◆ **TRY IT**: In the answer, each entry below appears exactly as given, and no picture appears at all.

── MATERIALS PROVIDED

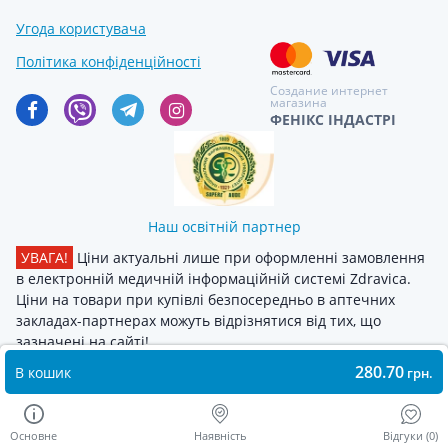
Угода користувача
Політика конфіденційності
Создание интернет
магазина
ФЕНІКС ІНДАСТРІ
Наш освітній партнер
УВАГА!
Ціни актуальні лише при оформленні замовлення
в електронній медичній інформаційній системі Zdravica.
Ціни на товари при купівлі безпосередньо в аптечних
закладах-партнерах можуть відрізнятися від тих, що
зазначені на сайті!
280.70
В кошик
грн.
Основне
Наявність
Відгуки (0)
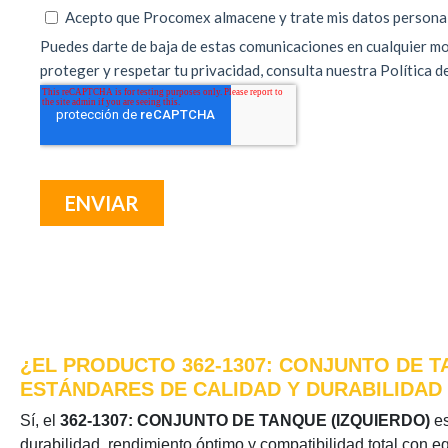
¿EL PRODUCTO 362-1307: CONJUNTO DE T
ESTÁNDARES DE CALIDAD Y DURABILIDAD
Sí, el
362-1307: CONJUNTO DE TANQUE (IZQUIERDO)
es
durabilidad, rendimiento óptimo y compatibilidad total con e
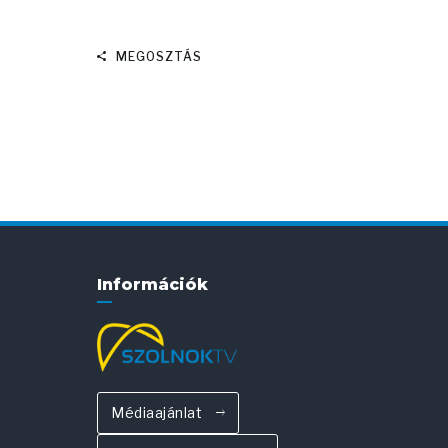
MEGOSZTÁS
Információk
Médiaajánlat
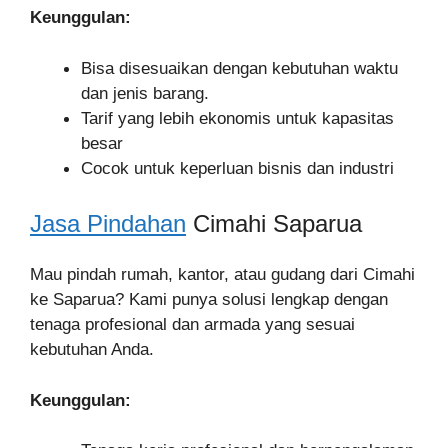
Keunggulan:
Bisa disesuaikan dengan kebutuhan waktu
dan jenis barang.
Tarif yang lebih ekonomis untuk kapasitas
besar
Cocok untuk keperluan bisnis dan industri
Jasa Pindahan
Cimahi Saparua
Mau pindah rumah, kantor, atau gudang dari Cimahi
ke Saparua? Kami punya solusi lengkap dengan
tenaga profesional dan armada yang sesuai
kebutuhan Anda.
Keunggulan:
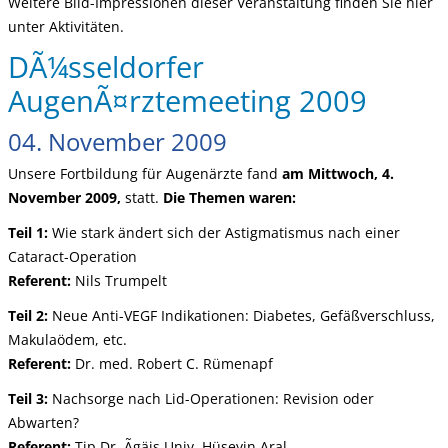
Weitere Bild-Impressionen dieser Veranstaltung finden Sie hier
unter Aktivitäten.
DÃ¼sseldorfer
AugenÃ¤rztemeeting 2009
04. November 2009
Unsere Fortbildung für Augenärzte fand
am Mittwoch, 4.
November 2009,
statt.
Die Themen waren:
Teil 1:
Wie stark ändert sich der Astigmatismus nach einer
Cataract-Operation
Referent:
Nils Trumpelt
Teil 2:
Neue Anti-VEGF Indikationen: Diabetes, Gefäßverschluss,
Makulaödem, etc.
Referent:
Dr. med. Robert C. Rümenapf
Teil 3:
Nachsorge nach Lid-Operationen: Revision oder
Abwarten?
Referent:
Tip Dr. Ãgäis Univ. Hüseyin Aral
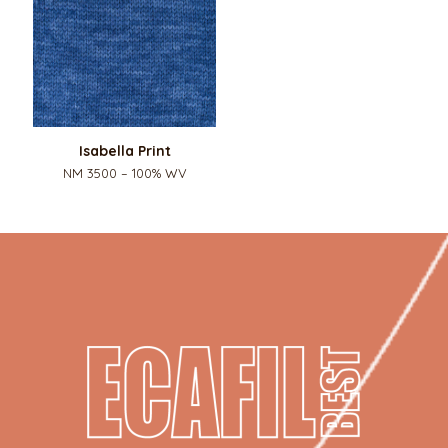
Isabella Print
NM 3500 – 100% WV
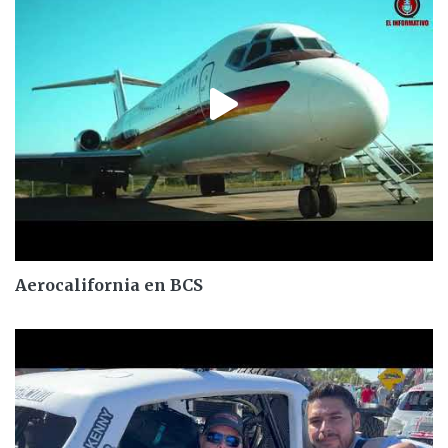
Aerocalifornia en BCS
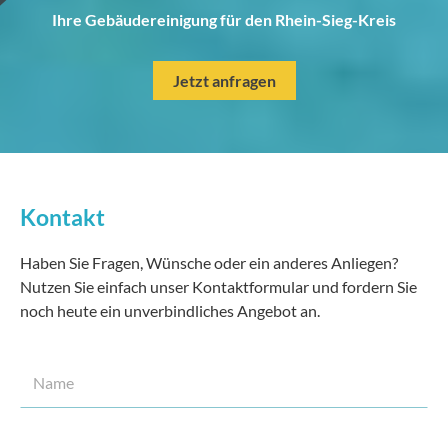
Ihre Gebäudereinigung für den Rhein-Sieg-Kreis
Jetzt anfragen
Kontakt
Haben Sie Fragen, Wünsche oder ein anderes Anliegen?
Nutzen Sie einfach unser Kontaktformular und fordern Sie
noch heute ein unverbindliches Angebot an.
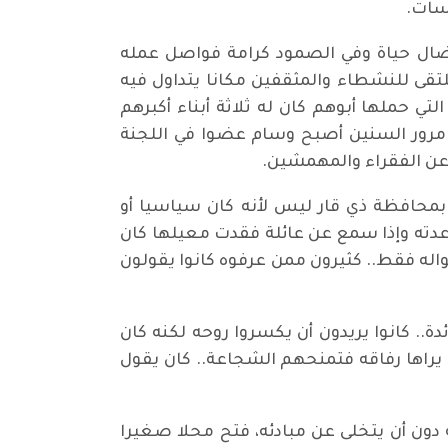
اسات.
لنضال حياة وفي الصمود كرامة فواصل عمله
قى للنشطاء والمثقفين مكانا يتداول فيه
 حملها أبوهم كان له ثلاثة أبناء أكبرهم
مرور السنين أصبح وسام عضوا في اللجنة
ع عن الفقراء والمهمشين.
محافظة ذي قار ليس لأنه كان سياسيا أو
اعدته وإذا سمع عن عائلة فقدت معيلها كان
واله فقط.. كثيرون ممن عرفوه كانوا يقولون
.. كانوا يريدون أن يكسروا روحه لكنه كان
يراها رفاقه فتمنحهم الشجاعة.. كان يقول
دون أن يتخلى عن مبادئه، فتح محلا صغيرا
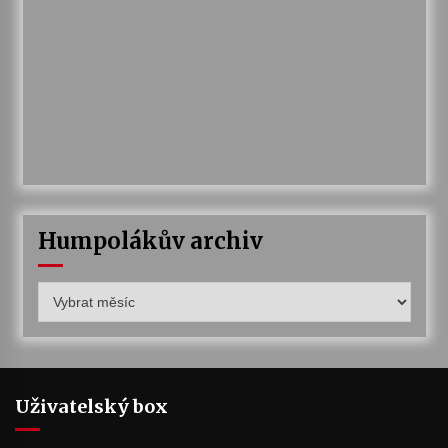
Humpolákův archiv
Humpolákův
archiv
Uživatelský box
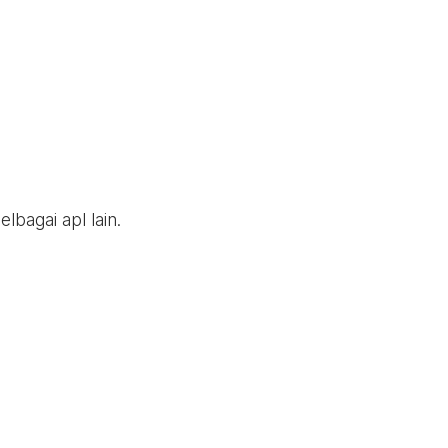
bagai apl lain.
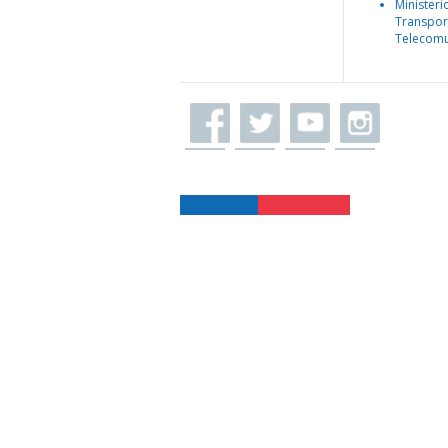
Ministeri
Transpor
Telecomu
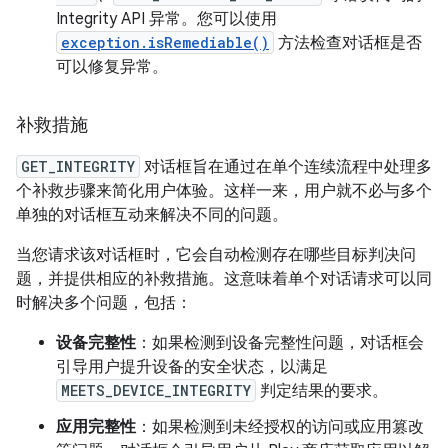
Integrity API 异常。您可以使用
exception.isRemediable()
方法检查对话框是否
可以修复异常。
补救措施
GET_INTEGRITY
对话框旨在通过在单个连续流程中处理多
个补救步骤来简化用户体验。这样一来，用户就不必与多个
单独的对话框互动来解决不同的问题。
当您请求该对话框时，它会自动检测存在哪些目标判决问
题，并提供相应的补救措施。这意味着单个对话请求可以同
时解决多个问题，包括：
设备完整性
：如果检测到设备完整性问题，对话框会
引导用户提升设备的安全状态，以满足
MEETS_DEVICE_INTEGRITY
判定结果的要求。
应用完整性
：如果检测到未经授权的访问或应用篡改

────

◆ **ANSWER BOX**:
Угода користувача
Політика конфіденційності
Создание интернет
магазина
ФЕНІКС ІНДАСТРІ
Наш освітній партнер
УВАГА!
Ціни актуальні лише при оформленні замовлення
в електронній медичній інформаційній системі Zdravica.
Ціни на товари при купівлі безпосередньо в аптечних
закладах-партнерах можуть відрізнятися від тих, що
зазначені на сайті!
280.70
В кошик
грн.
Основне
Наявність
Відгуки (0)
¿EL PRODUCTO 362-1307: CONJUNTO DE T
ESTÁNDARES DE CALIDAD Y DURABILIDAD
Sí, el
362-1307: CONJUNTO DE TANQUE (IZQUIERDO)
es
durabilidad, rendimiento óptimo y compatibilidad total con e
MEGOSZTÁS
Információk
Médiaajánlat
Keunggulan:
Bisa disesuaikan dengan kebutuhan waktu
dan jenis barang.
Tarif yang lebih ekonomis untuk kapasitas
besar
Cocok untuk keperluan bisnis dan industri
Jasa Pindahan
Cimahi Saparua
Mau pindah rumah, kantor, atau gudang dari Cimahi
ke Saparua? Kami punya solusi lengkap dengan
tenaga profesional dan armada yang sesuai
kebutuhan Anda.
Keunggulan:
Weitere Bild-Impressionen dieser Veranstaltung finden Sie hier
unter Aktivitäten.
DÃ¼sseldorfer
AugenÃ¤rztemeeting 2009
04. November 2009
Unsere Fortbildung für Augenärzte fand
am Mittwoch, 4.
November 2009,
statt.
Die Themen waren:
Teil 1:
Wie stark ändert sich der Astigmatismus nach einer
Cataract-Operation
Referent:
Nils Trumpelt
Teil 2:
Neue Anti-VEGF Indikationen: Diabetes, Gefäßverschluss,
Makulaödem, etc.
Referent:
Dr. med. Robert C. Rümenapf
Teil 3:
Nachsorge nach Lid-Operationen: Revision oder
Abwarten?
Referent:
Tip Dr. Ãgäis Univ. Hüseyin Aral
Isabella Print
NM 3500 – 100% WV
Aerocalifornia en BCS
Ihre Gebäudereinigung für den Rhein-Sieg-Kreis
Jetzt anfragen
Kontakt
Haben Sie Fragen, Wünsche oder ein anderes Anliegen?
Nutzen Sie einfach unser Kontaktformular und fordern Sie
noch heute ein unverbindliches Angebot an.
اسات.
لنضال حياة وفي الصمود كرامة فواصل عمله
قى للنشطاء والمثقفين مكانا يتداول فيه
 حملها أبوهم كان له ثلاثة أبناء أكبرهم
مرور السنين أصبح وسام عضوا في اللجنة
ع عن الفقراء والمهمشين.
محافظة ذي قار ليس لأنه كان سياسيا أو
اعدته وإذا سمع عن عائلة فقدت معيلها كان
واله فقط.. كثيرون ممن عرفوه كانوا يقولون
.. كانوا يريدون أن يكسروا روحه لكنه كان
يراها رفاقه فتمنحهم الشجاعة.. كان يقول
دون أن يتخلى عن مبادئه، فتح محلا صغيرا
Humpolákův archiv
Humpolákův
archiv
Uživatelský box
bagai apl lain.
Ministeri
Transpor
Telecomu
Integrity API 异常。您可以使用
exception.isRemediable()
方法检查对话框是否
可以修复异常。
补救措施
GET_INTEGRITY
对话框旨在通过在单个连续流程中处理多
个补救步骤来简化用户体验。这样一来，用户就不必与多个
单独的对话框互动来解决不同的问题。
当您请求该对话框时，它会自动检测存在哪些目标判决问
题，并提供相应的补救措施。这意味着单个对话请求可以同
时解决多个问题，包括：
设备完整性
：如果检测到设备完整性问题，对话框会
引导用户提升设备的安全状态，以满足
MEETS_DEVICE_INTEGRITY
判定结果的要求。
应用完整性
：如果检测到未经授权的访问或应用篡改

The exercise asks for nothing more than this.